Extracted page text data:
-- -- --
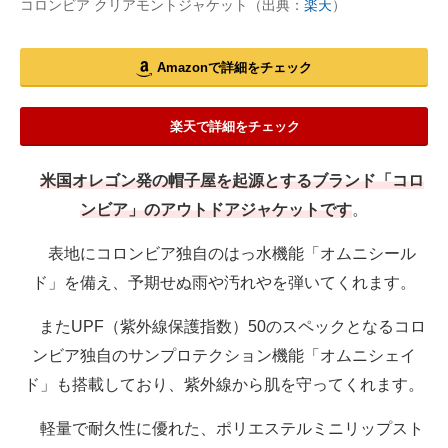
コロンビア クリアモントジャケット（出典：
楽天
）
Amazonで詳細をチェック
楽天で詳細をチェック
米国オレゴン発の帽子屋を起源とするブランド「コロ
ンビア」のアウトドアジャケットです
。
表地にコロンビア独自のはっ水機能「オムニシール
ド」を備え、予期せぬ雨や汚れやを弾いてくれます。
またUPF（紫外線保護指数）50のスペックとなるコロ
ンビア独自のサンプロテクション機能「オムニシェイ
ド」も搭載しており、紫外線から肌を守ってくれます。
軽量で耐久性に優れた、ポリエステルミニリップスト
-- -- --
## PROMPT
For this exercise, copy word for word the line that contains "Amazonで詳細をチェック" and every line after it, ending with the last line of the entries above.

## RESULT OF THE TASK
Amazonで詳細をチェック
楽天で詳細をチェック
米国オレゴン発の帽子屋を起源とするブランド「コロ
ンビア」のアウトドアジャケットです
。
表地にコロンビア独自のはっ水機能「オムニシール
ド」を備え、予期せぬ雨や汚れやを弾いてくれます。
またUPF（紫外線保護指数）50のスペックとなるコロ
ンビア独自のサンプロテクション機能「オムニシェイ
ド」も搭載しており、紫外線から肌を守ってくれます。
軽量で耐久性に優れた、ポリエステルミニリップスト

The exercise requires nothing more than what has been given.